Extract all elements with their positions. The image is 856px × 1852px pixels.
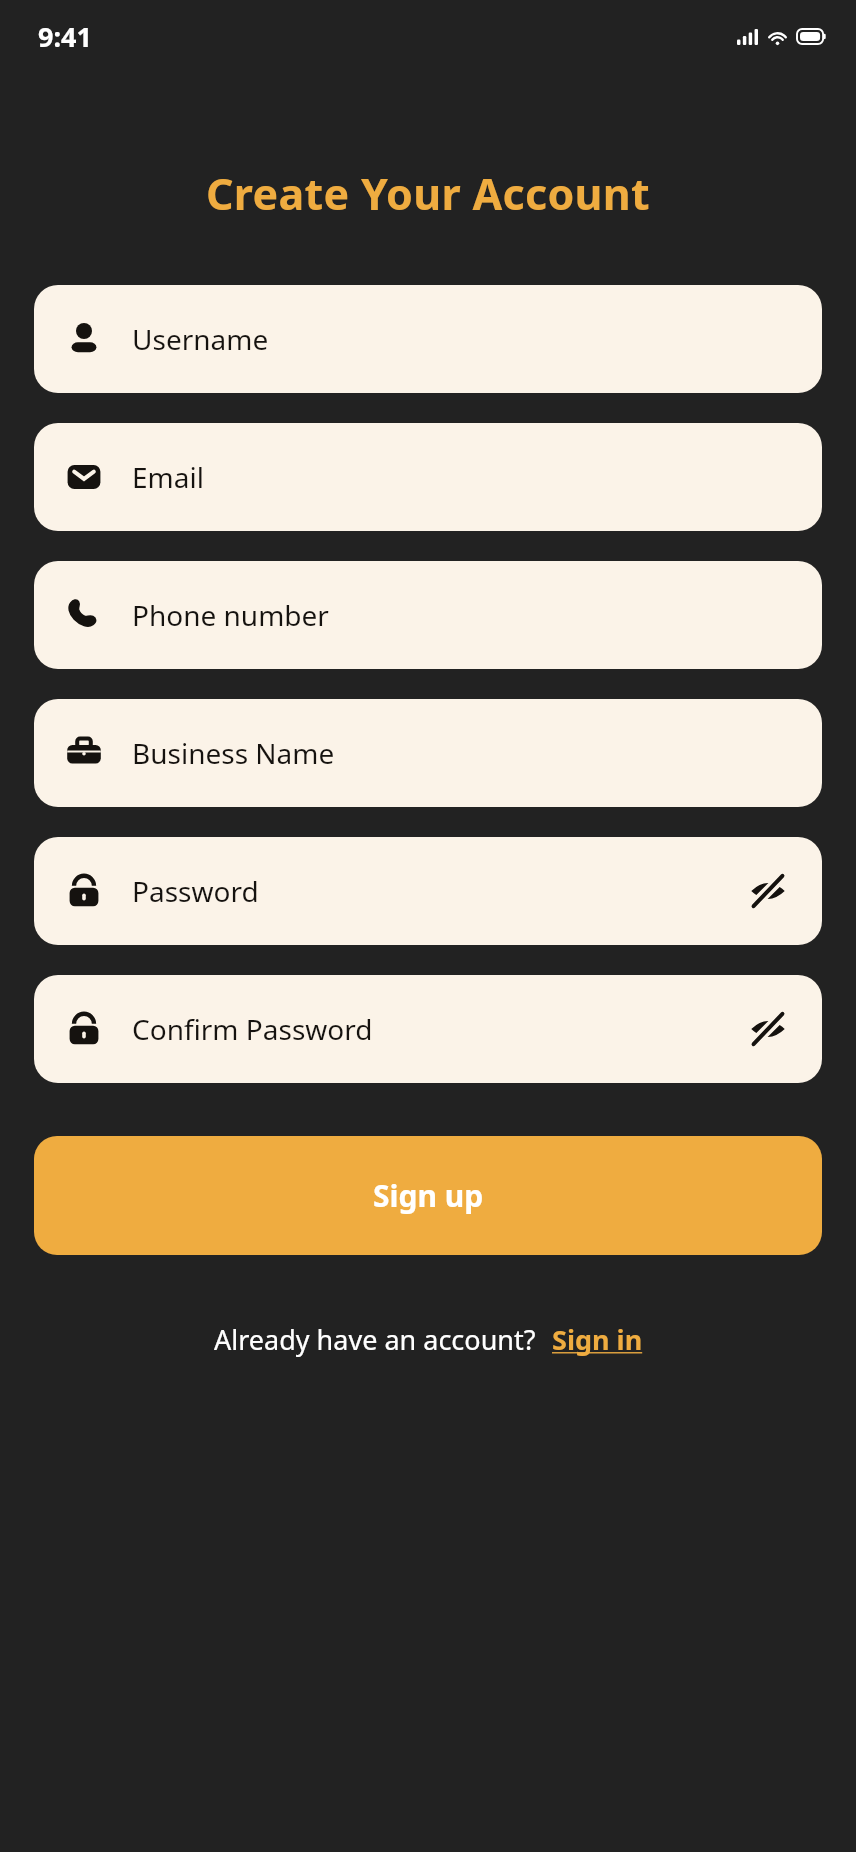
staticText: 9:41 bbox=[38, 18, 92, 55]
button[interactable]: Sign in bbox=[552, 1321, 643, 1358]
button[interactable]: Show password bbox=[744, 1005, 792, 1053]
staticText: Already have an account? bbox=[214, 1321, 536, 1358]
button[interactable]: Sign up bbox=[34, 1136, 822, 1255]
button[interactable]: Business Name bbox=[34, 699, 822, 807]
staticText: Username bbox=[132, 320, 792, 358]
button[interactable]: Show password bbox=[744, 867, 792, 915]
staticText: Email bbox=[132, 458, 792, 496]
button[interactable]: Username bbox=[34, 285, 822, 393]
staticText: Sign up bbox=[373, 1175, 484, 1216]
staticText: Password bbox=[132, 872, 744, 910]
staticText: Confirm Password bbox=[132, 1010, 744, 1048]
button[interactable]: Confirm Password bbox=[34, 975, 822, 1083]
staticText: Phone number bbox=[132, 596, 792, 634]
button[interactable]: Phone number bbox=[34, 561, 822, 669]
staticText: Business Name bbox=[132, 734, 792, 772]
staticText: Sign in bbox=[552, 1321, 643, 1358]
button[interactable]: Email bbox=[34, 423, 822, 531]
staticText: Create Your Account bbox=[0, 164, 856, 223]
button[interactable]: Password bbox=[34, 837, 822, 945]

-------------------------

_TASK INSTRUCTIONS_. Skip the pictures and give the entries above again word for word.

_EXERCISE ANSWER_.
Extract all elements with their positions. The image is 856px × 1852px pixels.
staticText: 9:41 bbox=[38, 18, 92, 55]
button[interactable]: Sign in bbox=[552, 1321, 643, 1358]
button[interactable]: Show password bbox=[744, 1005, 792, 1053]
staticText: Already have an account? bbox=[214, 1321, 536, 1358]
button[interactable]: Sign up bbox=[34, 1136, 822, 1255]
button[interactable]: Business Name bbox=[34, 699, 822, 807]
staticText: Username bbox=[132, 320, 792, 358]
button[interactable]: Show password bbox=[744, 867, 792, 915]
staticText: Email bbox=[132, 458, 792, 496]
button[interactable]: Username bbox=[34, 285, 822, 393]
staticText: Sign up bbox=[373, 1175, 484, 1216]
staticText: Password bbox=[132, 872, 744, 910]
staticText: Confirm Password bbox=[132, 1010, 744, 1048]
button[interactable]: Confirm Password bbox=[34, 975, 822, 1083]
staticText: Phone number bbox=[132, 596, 792, 634]
button[interactable]: Phone number bbox=[34, 561, 822, 669]
staticText: Business Name bbox=[132, 734, 792, 772]
staticText: Sign in bbox=[552, 1321, 643, 1358]
button[interactable]: Email bbox=[34, 423, 822, 531]
staticText: Create Your Account bbox=[0, 164, 856, 223]
button[interactable]: Password bbox=[34, 837, 822, 945]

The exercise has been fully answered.